(Material provided Opens)

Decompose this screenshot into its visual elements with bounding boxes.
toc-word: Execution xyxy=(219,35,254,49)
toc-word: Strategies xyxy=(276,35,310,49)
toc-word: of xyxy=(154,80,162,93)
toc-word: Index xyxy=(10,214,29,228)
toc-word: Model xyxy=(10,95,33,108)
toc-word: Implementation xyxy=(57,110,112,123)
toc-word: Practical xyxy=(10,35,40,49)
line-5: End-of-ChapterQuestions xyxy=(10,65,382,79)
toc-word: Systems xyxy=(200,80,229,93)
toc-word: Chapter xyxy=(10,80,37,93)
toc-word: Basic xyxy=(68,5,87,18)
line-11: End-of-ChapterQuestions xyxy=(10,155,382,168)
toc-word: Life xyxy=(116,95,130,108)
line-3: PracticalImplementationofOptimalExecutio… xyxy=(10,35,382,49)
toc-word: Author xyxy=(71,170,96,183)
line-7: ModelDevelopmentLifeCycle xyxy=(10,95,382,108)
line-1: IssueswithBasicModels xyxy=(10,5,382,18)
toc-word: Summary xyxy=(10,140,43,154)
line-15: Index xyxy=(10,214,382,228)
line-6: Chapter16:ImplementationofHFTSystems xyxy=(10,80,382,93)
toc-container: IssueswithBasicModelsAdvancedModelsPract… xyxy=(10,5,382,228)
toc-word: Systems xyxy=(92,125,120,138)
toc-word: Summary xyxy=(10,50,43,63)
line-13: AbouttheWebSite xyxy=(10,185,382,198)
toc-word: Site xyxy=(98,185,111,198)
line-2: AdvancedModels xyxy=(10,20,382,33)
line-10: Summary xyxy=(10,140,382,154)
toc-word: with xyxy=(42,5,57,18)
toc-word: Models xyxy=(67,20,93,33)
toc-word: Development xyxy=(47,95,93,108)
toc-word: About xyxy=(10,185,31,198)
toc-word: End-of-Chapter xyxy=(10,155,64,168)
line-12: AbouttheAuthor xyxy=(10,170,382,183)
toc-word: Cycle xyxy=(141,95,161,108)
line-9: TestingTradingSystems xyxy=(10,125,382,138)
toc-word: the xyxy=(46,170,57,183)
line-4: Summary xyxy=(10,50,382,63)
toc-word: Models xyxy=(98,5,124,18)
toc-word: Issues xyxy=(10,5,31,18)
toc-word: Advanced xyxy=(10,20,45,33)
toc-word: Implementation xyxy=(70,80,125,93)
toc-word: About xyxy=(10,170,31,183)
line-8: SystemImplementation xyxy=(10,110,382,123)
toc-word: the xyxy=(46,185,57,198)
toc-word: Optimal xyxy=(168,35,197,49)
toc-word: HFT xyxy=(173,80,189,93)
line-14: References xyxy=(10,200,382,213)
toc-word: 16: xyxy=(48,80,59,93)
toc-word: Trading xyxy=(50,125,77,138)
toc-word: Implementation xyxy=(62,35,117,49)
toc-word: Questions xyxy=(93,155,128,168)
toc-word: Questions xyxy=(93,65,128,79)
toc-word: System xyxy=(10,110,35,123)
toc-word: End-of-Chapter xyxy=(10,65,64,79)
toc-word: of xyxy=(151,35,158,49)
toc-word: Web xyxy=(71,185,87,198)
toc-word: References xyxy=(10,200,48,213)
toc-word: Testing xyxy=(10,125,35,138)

(Material provided Closes)

» **Task to complete**: Repeat each line above exactly as it stands.

» **Reply**:
Decompose this screenshot into its visual elements with bounding boxes.
toc-word: Execution xyxy=(219,35,254,49)
toc-word: Strategies xyxy=(276,35,310,49)
toc-word: of xyxy=(154,80,162,93)
toc-word: Index xyxy=(10,214,29,228)
toc-word: Model xyxy=(10,95,33,108)
toc-word: Implementation xyxy=(57,110,112,123)
toc-word: Practical xyxy=(10,35,40,49)
line-5: End-of-ChapterQuestions xyxy=(10,65,382,79)
toc-word: Systems xyxy=(200,80,229,93)
toc-word: Chapter xyxy=(10,80,37,93)
toc-word: Basic xyxy=(68,5,87,18)
line-11: End-of-ChapterQuestions xyxy=(10,155,382,168)
toc-word: Life xyxy=(116,95,130,108)
line-3: PracticalImplementationofOptimalExecutio… xyxy=(10,35,382,49)
toc-word: Author xyxy=(71,170,96,183)
line-7: ModelDevelopmentLifeCycle xyxy=(10,95,382,108)
line-1: IssueswithBasicModels xyxy=(10,5,382,18)
toc-word: Summary xyxy=(10,140,43,154)
line-15: Index xyxy=(10,214,382,228)
line-6: Chapter16:ImplementationofHFTSystems xyxy=(10,80,382,93)
toc-container: IssueswithBasicModelsAdvancedModelsPract… xyxy=(10,5,382,228)
toc-word: Systems xyxy=(92,125,120,138)
toc-word: Summary xyxy=(10,50,43,63)
line-13: AbouttheWebSite xyxy=(10,185,382,198)
toc-word: Site xyxy=(98,185,111,198)
line-2: AdvancedModels xyxy=(10,20,382,33)
line-10: Summary xyxy=(10,140,382,154)
toc-word: with xyxy=(42,5,57,18)
toc-word: Models xyxy=(67,20,93,33)
toc-word: Development xyxy=(47,95,93,108)
toc-word: About xyxy=(10,185,31,198)
toc-word: End-of-Chapter xyxy=(10,155,64,168)
line-12: AbouttheAuthor xyxy=(10,170,382,183)
toc-word: Cycle xyxy=(141,95,161,108)
line-9: TestingTradingSystems xyxy=(10,125,382,138)
toc-word: the xyxy=(46,170,57,183)
line-4: Summary xyxy=(10,50,382,63)
toc-word: Models xyxy=(98,5,124,18)
toc-word: Issues xyxy=(10,5,31,18)
toc-word: Advanced xyxy=(10,20,45,33)
toc-word: Implementation xyxy=(70,80,125,93)
toc-word: About xyxy=(10,170,31,183)
line-8: SystemImplementation xyxy=(10,110,382,123)
toc-word: the xyxy=(46,185,57,198)
toc-word: Optimal xyxy=(168,35,197,49)
toc-word: HFT xyxy=(173,80,189,93)
line-14: References xyxy=(10,200,382,213)
toc-word: 16: xyxy=(48,80,59,93)
toc-word: Trading xyxy=(50,125,77,138)
toc-word: Implementation xyxy=(62,35,117,49)
toc-word: Questions xyxy=(93,155,128,168)
toc-word: Questions xyxy=(93,65,128,79)
toc-word: System xyxy=(10,110,35,123)
toc-word: End-of-Chapter xyxy=(10,65,64,79)
toc-word: of xyxy=(151,35,158,49)
toc-word: Web xyxy=(71,185,87,198)
toc-word: References xyxy=(10,200,48,213)
toc-word: Testing xyxy=(10,125,35,138)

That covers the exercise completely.